Breakthroughs in Hazard Reduction

Breakthroughs in Hazard Reduction

UKAEA is on course to hand over the clean-up of Dounreay to a subsidiary company on April 1 on the back of significant progress during March to reduce the major hazards at the site.

The site has reported breakthroughs in all three areas where funds from the Nuclear Decommissioning Authority are prioritised towards major hazard reduction.

At the Prototype Fast Reactor, all 1500 tonnes of hazardous liquid sodium metal has now been drained from the reactor circuits, with 50 tonnes or so still to be destroyed in a purpose-built chemical treatment plant. This is on course for completion in June.

At the Dounreay Fast Reactor, the first trial batches of hazardous liquid metal from the primary circuit have been destroyed successfully during the active commissioning phase of a purpose-built chemical treatment plant. Subject to regulatory consent to begin full operation, it is expected to take two years to complete the destruction of the sodium-potassium.

In the Fuel Cycle Area, a plant that converts hazardous liquor to solid intermediate-level waste has been repaired. Test runs have started in preparation for agreement to resume full production of cemented drums. A second plant is planned to accelerate the reduction of this major hazard.

The breakthroughs in hazard reduction have occurred at the same time as the site has submitted proposals to the Nuclear Decommissioning Authority to bring forward the completion date for site closure from 2032 to 2025.

On April 1, subject to completion of due process, UKAEA will be restructured to enable the clean-up of its former research sites to be competed by the Nuclear Decommissioning Authority. A new site licence company, Dounreay Site Restoration Ltd, will take over responsibility for the clean-up at Dounreay.

Simon Middlemas, the managing director-designate of Dounreay Site Restoration Ltd, said: “The progress we are making across the site on hazard reduction underlines our commitment to decommission Dounreay as quickly as it is safe to do so.

“We carried out a major reorganisation two years ago, with the twin objectives of getting a sharper focus on hazard reduction and paving the way to become a stand-alone site company. In the past month, we have really started to see the benefits of this, with significant breakthroughs across the site and the workforce now ready to begin work on April 1 as employees of a new company, Dounreay Site Restoration Ltd. At the same time, our safety performance has improved steadily.

“We know there are areas we need to improve, not least in how we communicate our environmental performance.

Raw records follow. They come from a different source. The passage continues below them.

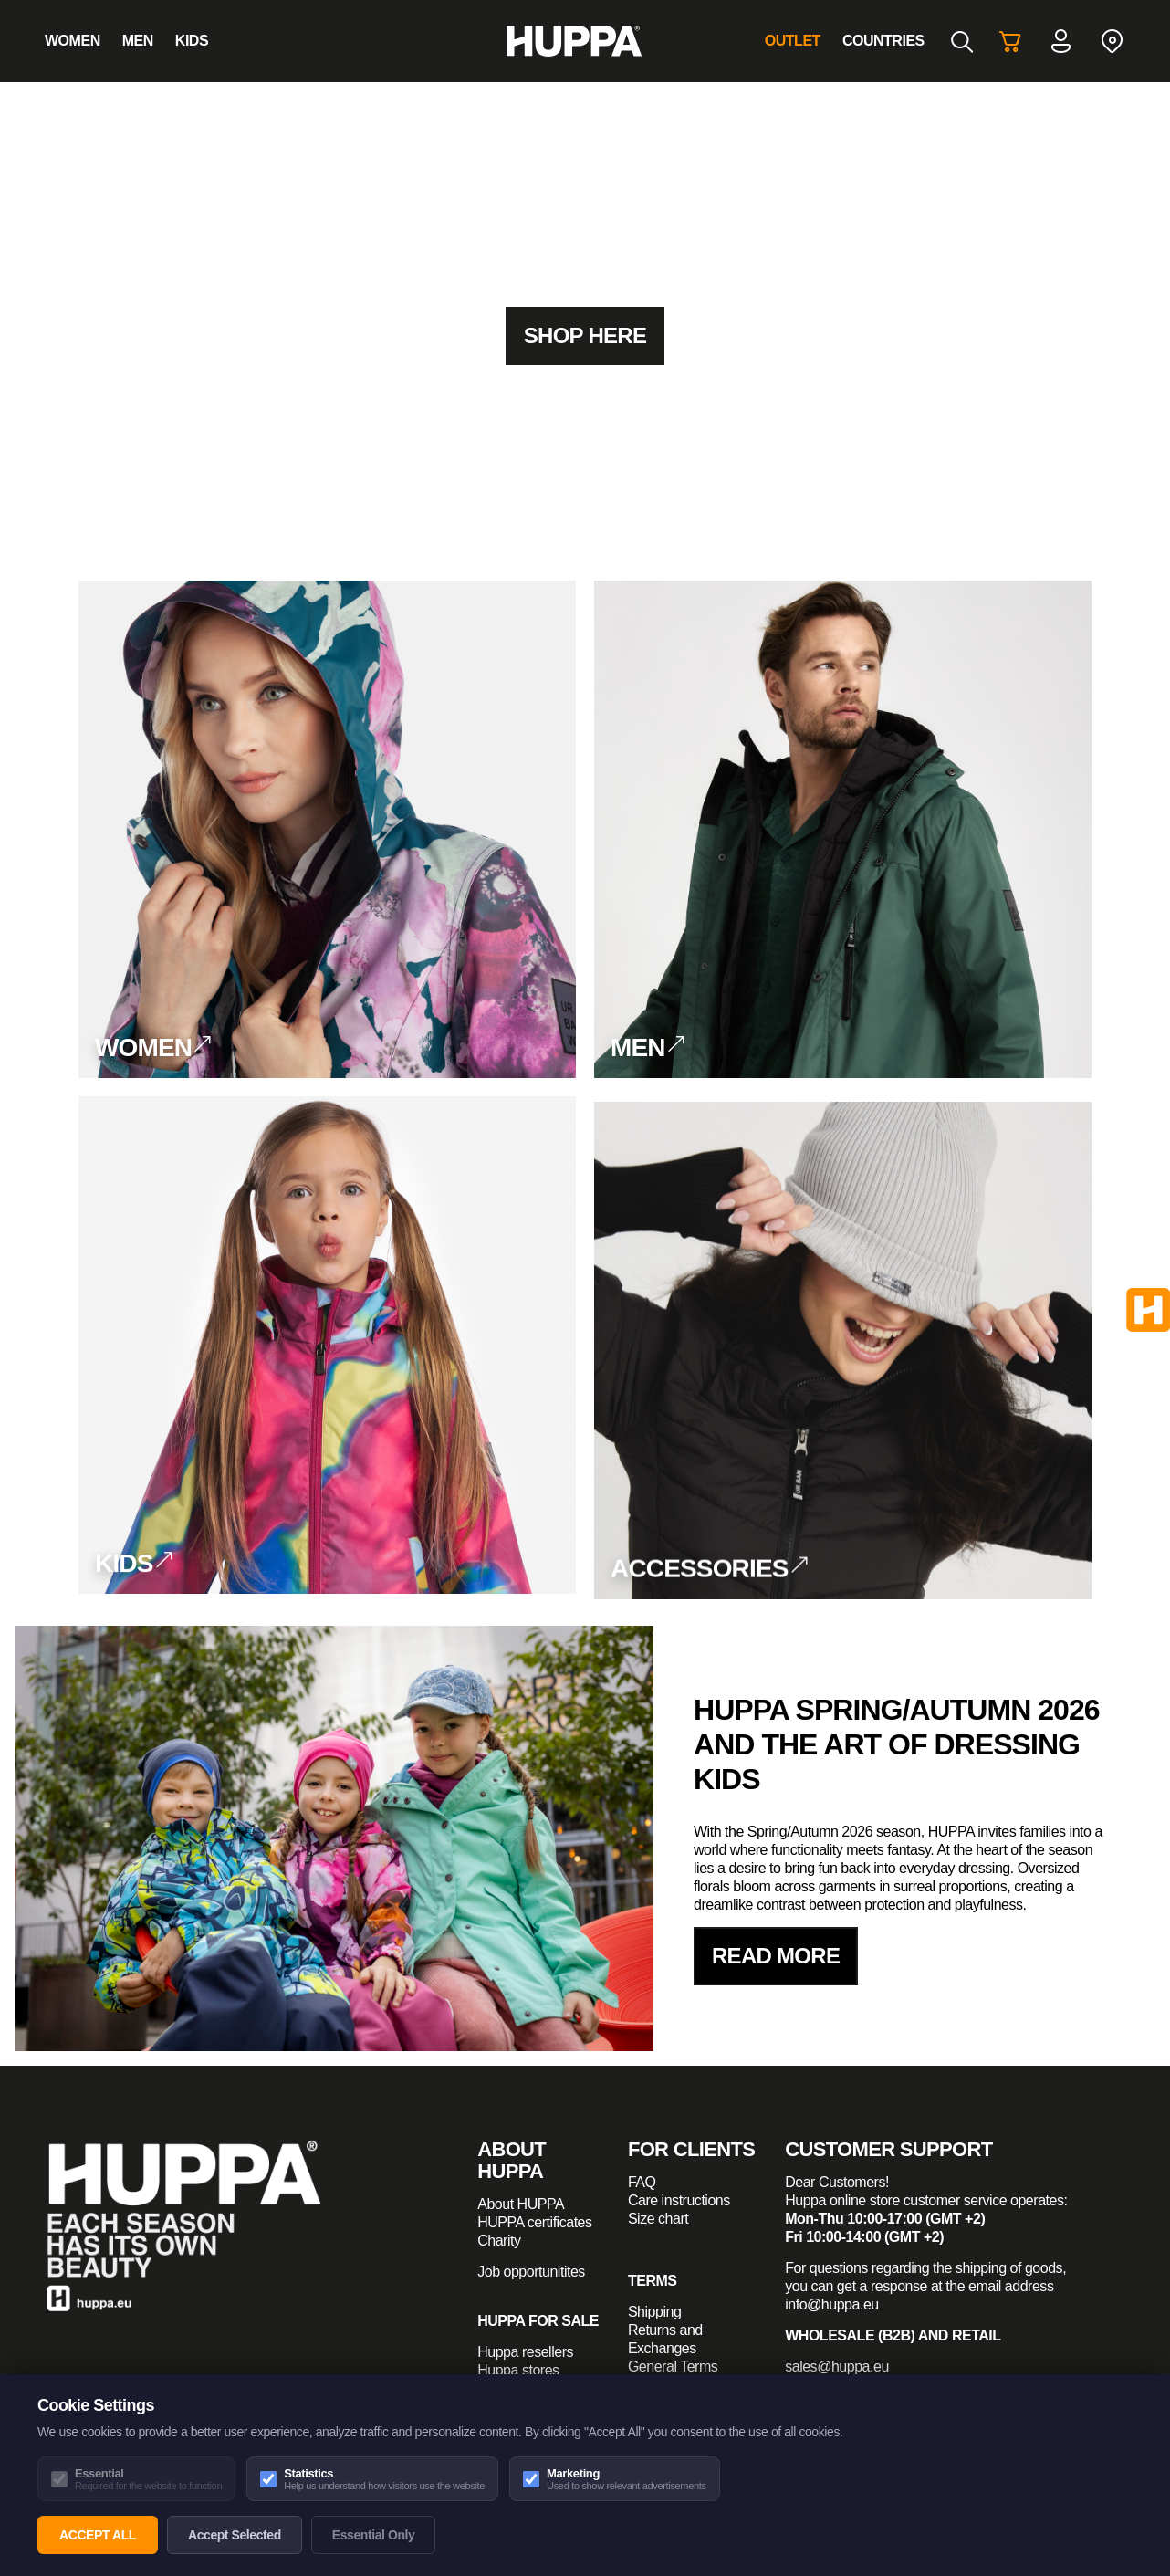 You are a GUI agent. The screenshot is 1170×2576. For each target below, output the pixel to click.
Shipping (654, 2311)
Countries (883, 40)
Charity (498, 2240)
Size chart (658, 2218)
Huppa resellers (525, 2352)
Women (72, 40)
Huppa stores (518, 2370)
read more (776, 1955)
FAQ (642, 2182)
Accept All (97, 2535)
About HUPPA (520, 2204)
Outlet (792, 40)
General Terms (672, 2366)
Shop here (585, 335)
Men (137, 40)
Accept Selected (234, 2535)
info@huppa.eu (832, 2304)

We know, too, that there will be other hazards to face as we clean out more of the other experimental facilities in the months and years ahead.

“But I’m confident, based on our recent performance, we have a team here who can continue to set the pace in the safe and efficient decommissioning of the nuclear legacy.”


Notes to Editors:

1. Dounreay was Britain’s centre of fast reactor research and development from 1954 until 1994.

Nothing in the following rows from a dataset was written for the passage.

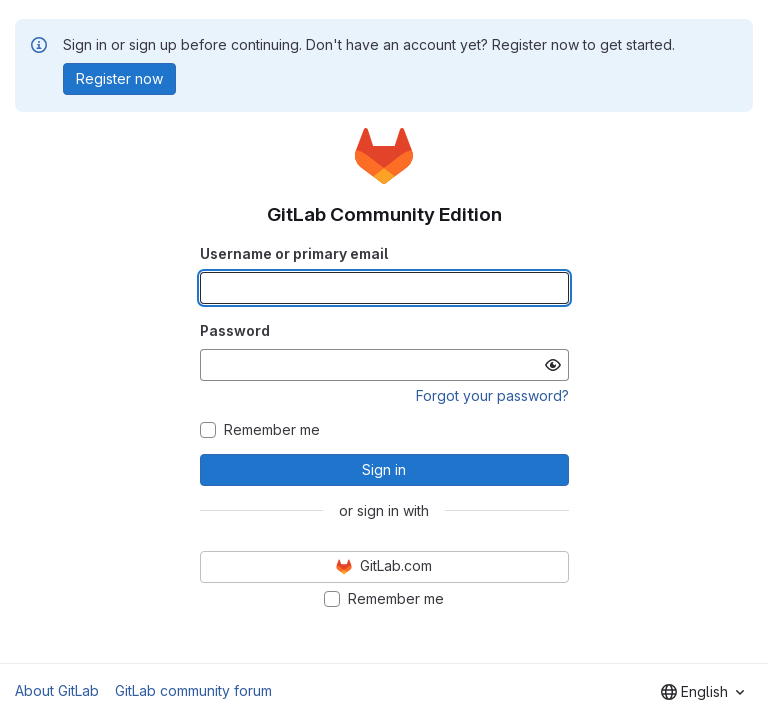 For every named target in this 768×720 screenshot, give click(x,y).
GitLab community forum (193, 690)
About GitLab (57, 690)
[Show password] (553, 365)
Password (235, 330)
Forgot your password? (492, 395)
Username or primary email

2. Dounreay Site Restoration Ltd will be a wholly-owned subsidiary of UKAEA Ltd, another new company being formed through the restructuring of UKAEA, pending competition for its ownership by the Nuclear Decommissioning Authority.

3. Most of the existing UKAEA workforce at Dounreay is expected to transfer to DSRL on April 1. Senior management positions within the site licence company will be filled by staff seconded from UKAEA Ltd and its business partners, AMEC and CH2MHILL.

4. Once DSRL is established, the Nuclear Decommissioning Authority is expected to invite competitive bids for its ownership.